Все эти рассказы были вдвойне увлекательны — в них приоткрывалась жизнь обитателей поселка и сущность Хелен, не подозревавшей, что она разоблачает сама себя. Янк уже слышал, как Хелен описывает его своему очередному любовнику — знаменитость, автор похабной пьесы, которая идет в Нью-Йорке, но в постельных делах не бог весть что. Он не знал, как бы потактичнее остановить ее монолог, да, по правде говоря, ему и не хотелось уходить.
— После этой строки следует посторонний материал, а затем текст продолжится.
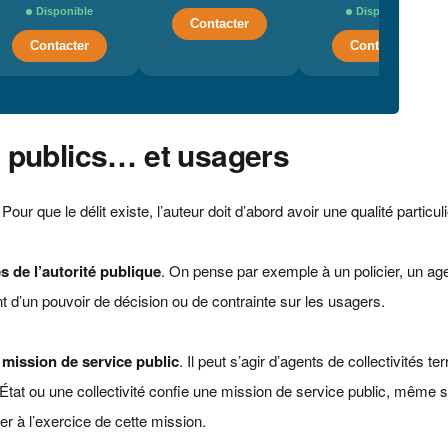
Disponible
Disponible
Contacter
Contacter
Contacter
s publics… et usagers
r que le délit existe, l’auteur doit d’abord avoir une qualité particuli
 de l’autorité publique
. On pense par exemple à un policier, un ag
nt d’un pouvoir de décision ou de contrainte sur les usagers.
mission de service public
. Il peut s’agir d’agents de collectivités terr
’État ou une collectivité confie une mission de service public, même 
er à l’exercice de cette mission.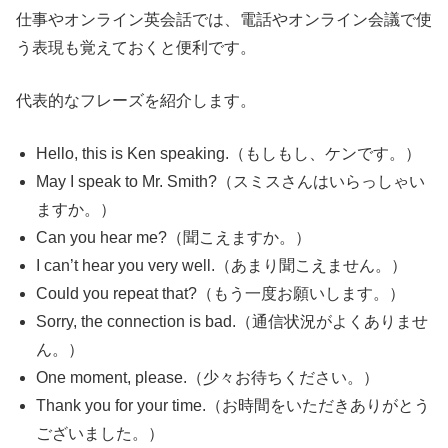
仕事やオンライン英会話では、電話やオンライン会議で使
う表現も覚えておくと便利です。
代表的なフレーズを紹介します。
Hello, this is Ken speaking.（もしもし、ケンです。）
May I speak to Mr. Smith?（スミスさんはいらっしゃい
ますか。）
Can you hear me?（聞こえますか。）
I can’t hear you very well.（あまり聞こえません。）
Could you repeat that?（もう一度お願いします。）
Sorry, the connection is bad.（通信状況がよくありませ
ん。）
One moment, please.（少々お待ちください。）
Thank you for your time.（お時間をいただきありがとう
ございました。）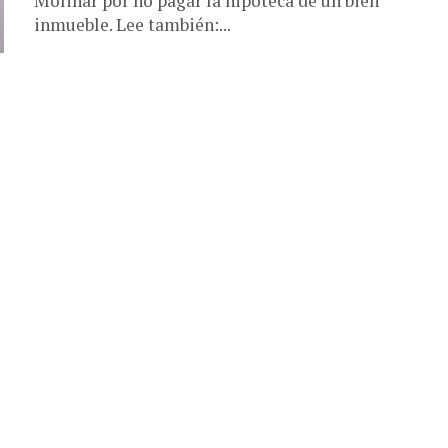
Molinar por no pagar la hipoteca de un bien
inmueble. Lee también:...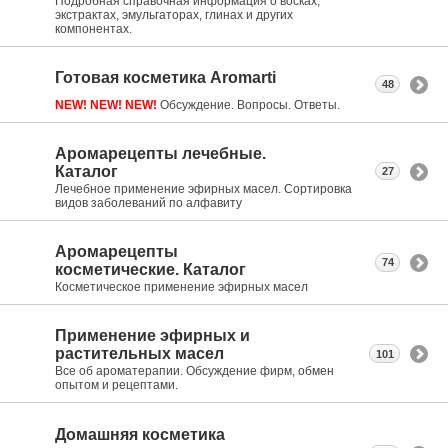
Подробная справочная информация о восках,
экстрактах, эмульгаторах, глинах и других
компонентах.
Готовая косметика Aromarti
48
NEW! NEW! NEW!
Обсуждение. Вопросы. Ответы.
Аромарецепты лечебные.
Каталог
27
Лечебное применение эфирных масел. Сортировка
видов заболеваний по алфавиту
Аромарецепты
74
косметические. Каталог
Косметическое применение эфирных масел
Применение эфирных и
растительных масел
101
Все об ароматерапии. Обсуждение фирм, обмен
опытом и рецептами.
Домашняя косметика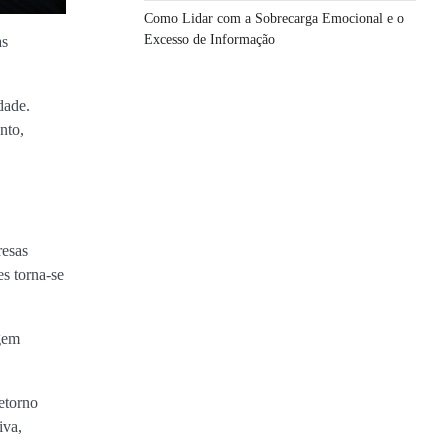
Como Lidar com a Sobrecarga Emocional e o
Excesso de Informação
as
dade.
nto,
resas
s torna-se
igem
etorno
iva,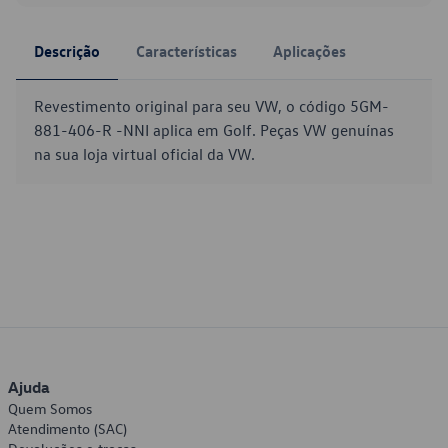
Descrição
Características
Aplicações
Revestimento original para seu VW, o código 5GM-
881-406-R -NNI aplica em Golf. Peças VW genuínas
na sua loja virtual oficial da VW.
Ajuda
Quem Somos
Atendimento (SAC)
Теперь он понимал, почему эта сладострастница, приветливо улыбающаяся посетителям из-за своего барьера на почте, так и не вышла замуж. Даже не очень стеснительные супружеские узы заставили бы ее умерить свои привычки. Хелен встала с кровати, пустила воду в ванну, и, когда Янк вышел оттуда, она сидела, листая какой-то журнал, и курила.
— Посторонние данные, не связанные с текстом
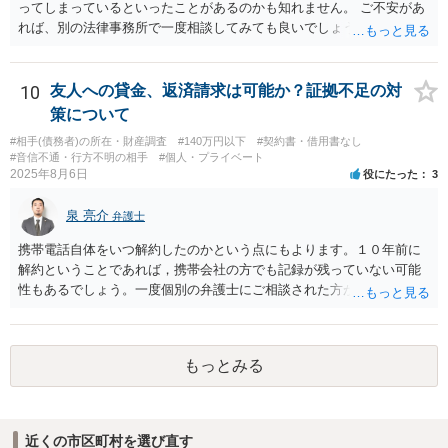
ってしまっているといったことがあるのかも知れません。 ご不安があ
れば、別の法律事務所で一度相談してみても良いでしょう。
10
友人への貸金、返済請求は可能か？証拠不足の対
策について
#相手(債務者)の所在・財産調査
#140万円以下
#契約書・借用書なし
#音信不通・行方不明の相手
#個人・プライベート
2025年8月6日
役にたった
3
泉 亮介
弁護士
携帯電話自体をいつ解約したのかという点にもよります。１０年前に
解約ということであれば，携帯会社の方でも記録が残っていない可能
性もあるでしょう。一度個別の弁護士にご相談された方が良いかと思
われます。
もっとみる
近くの市区町村を選び直す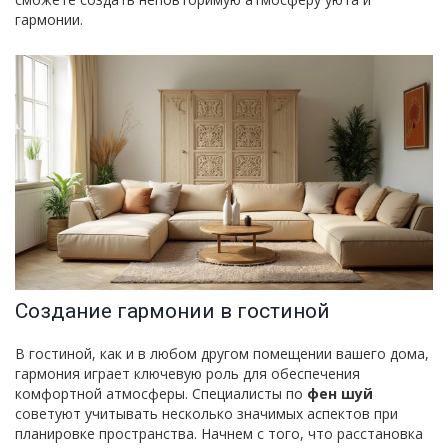
гармонии.
Создание гармонии в гостиной
В гостиной, как и в любом другом помещении вашего дома,
гармония играет ключевую роль для обеспечения
комфортной атмосферы. Специалисты по
фен шуй
советуют учитывать несколько значимых аспектов при
планировке пространства. Начнем с того, что расстановка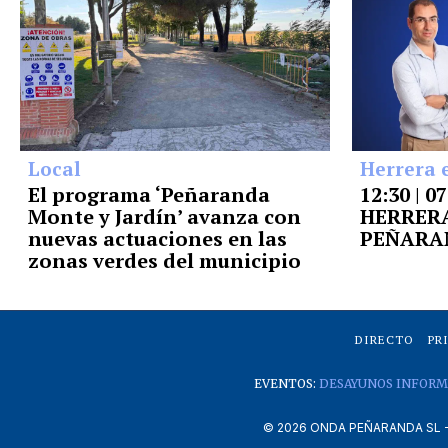
Local
Herrera 
El programa ‘Peñaranda
12:30 | 0
Monte y Jardín’ avanza con
HERRERA
nuevas actuaciones en las
PEÑARA
zonas verdes del municipio
DIRECTO
PR
EVENTOS:
DESAYUNOS INFORM
©
2026
ONDA PEÑARANDA SL - A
— Ты знаком с Хэмфри Богартом? — сказала она.
— Нет, — сказал Янк.
— Будешь в Голливуде, шепни ему, что у него есть горячая поклонница в Ист-Хэммонде, штат Вермонт. — Она взглянула еще раз на портрет Богарта и отложила журнал.
— Откуда ты взяла, что я буду в Голливуде?
— А зачем же тогда пьесы писать? Нью-Йорк? Нью-Йорк — ерунда по сравнению с Голливудом. Кто бы слышал о Хэмфри Богарте, если бы он остался в Нью-Йорке?
— Это верно.
— Ну, повторим еще разок как-нибудь? — сказала она.
— С твоего разрешения.
— С моего разрешения? Вот чудак! А знаешь, галстук-бабочка тебе больше пойдет.
— Никогда бабочек не носил. Не умею их завязывать.
— Можно купить готовый. У тебя длинная шея, а бабочка это скрадывает. Понятно? Я подарю тебе галстук-бабочку. Они есть у Гелдберга в Куперстауне, а вообще мужская одежда в большом выборе в Берлингтоне.
— Я не стиляга.
Она встала — маленькая и даже какая-то трогательная без высоких каблуков.
— Я очень рада, что тебе понравилось в «Кукише». Да надо быть не в своем уме, чтобы там не нравилось. В следующую пятницу этот чертов маляр не придет с раннего утра. Ну как, в пятницу увидимся?
— Обязательно.
— Если Анна Фелпс начнет приставать к тебе с расспросами… да нет, она умная.
— Да, она умница.
— И вообще не ей говорить. Сама небось со своим Эдом Кроссом, прости Господи. — Хелен отворила дверь правой рукой, придерживая халат левой. — Знаешь, что меня подмывает сделать? — Она широко распахнула халатик, ступила на крыльцо и тут же юркнула назад. — Пусть бы полюбовались. Но я на государственной службе. До свидания, мирных снов, спи спокойно, без клопов. — Она ущипнула его, подтолкнула и затворила за ним дверь.